Here’s a little knowledge bomb for you: the details don’t matter in the beginning.

You’ll have plenty of time to figure out technique, rest periods, volume, training schedules, yada yada yada. When you’re starting a new workout routine, the only thing that matters is getting started. Get the main idea, stick to the schedule, and the details will begin to fall into place.

Here’s how I did it with my sprint training…

I read each of the resources and workout programs that my friends sent me. Then, I wrote down the common ideas from each program.

Here’s what they looked like…

  • run sprints that range from 200m to 500m
  • rest for 2 or 3 minutes between sets
  • run between 3 to 6 sprints per workout
  • do sprint workouts 2 or 3 times per week

Did I leave out a lot of details? Yes. But with the main ideas above, I could go to the track and get my first sprint workout done.

And in the beginning that’s the real goal: make it as simple as possible to get started.

Go slow.

Most of the time, when we decide to start a new workout routine it’s because we’re motivated to do it. It’s great to have motivation, but as I’ve mentioned before, it can be a double–edged sword.

Why? First, because motivation fluctuates. This means you can’t rely on it. That’s why you want to build good habits instead of getting motivated.

But secondly, motivation can fool you into biting off more than you can chew. (I wrote about why this is an issue, and how to avoid it, here.)

In the beginning, you want to start slow. Remember, the goal is to get in the habit of doing the workouts, not to do intense workouts.

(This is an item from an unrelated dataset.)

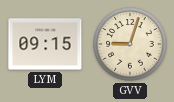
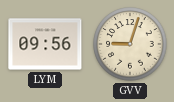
LYM: 09:15 -> 09:56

Here’s how I started with my sprints…

The first workout, I did 3 sprints of 200m at 50% intensity. It was easy and slow. I was simply trying to get my body used to running again.

The second workout, I did 2 sprints of 400m with 3 minutes rest in between. Again, this wasn’t a particularly taxing workout.

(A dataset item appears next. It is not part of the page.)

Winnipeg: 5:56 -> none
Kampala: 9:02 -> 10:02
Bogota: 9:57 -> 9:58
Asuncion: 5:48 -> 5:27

In the beginning, you want the workouts to be easy. This is true for the first 3 or 4 weeks. Your only goal is to stick to the schedule and build the capacity to do the workout. Performance doesn’t matter.

It seems like this is the exact opposite of what most people do. The typical approach is to go from sitting on your couch to doing P90X for six days every week. With a switch like that, it’s no wonder that most people give up after a week.

Don’t miss workouts.

If I could summarize everything I’ve learned in 10 years of strength training it would come down to these three words: don’t miss workouts.

If we’re being honest with ourselves, here’s what our workout calendar usually looks like:

  • Workout consistently for a month or two.
  • Get sick. Miss multiple workouts. Spend the next month getting back in shape.
  • Workout consistently for a month or two.
  • Schedule changes. Life gets crazy. Miss multiple workouts. Spend the next month getting back in shape.
  • Workout consistently for a month or two.
  • Travel. Vacation. Time off. Miss multiple workouts. Spend the next month getting back in shape.

And on and on.

Now there’s nothing wrong with your schedule changing or taking vacation, but you need to have a system to make it as easy as possible to get back on track. This is especially true when you’re just getting started with a new workout routine.

When I started my pushup routine, I managed to get 17 consecutive workouts in before I missed a day. And I got right back on track after that one day off. In total, I’ve done 93 pushup workouts over the last 8 months.

The individual impact of each workout has been very small, but the cumulative impact of sticking to that schedule has been huge. (I’ve doubled the amount of pushups that I can do.) And it all comes down to not missing workouts.

I’m planning on applying this same strategy to my sprint workouts and I suggest you do the same.

Pick an Exercise and Get Started

There are more exercises in the world than I care to count, but I think you can list the important ones on two hands.

  • Clean and Jerk
  • Snatch
  • Squat
  • Deadlift
  • Bench Press
  • Pushups
  • Pullups
  • Sprints

Pick one that you would like to be good at and get started.

Remember, you don’t need to worry about the details in the beginning. Just get the main idea, start slow, and don’t miss workouts.

And now if you’ll excuse me, it’s time to hit the track.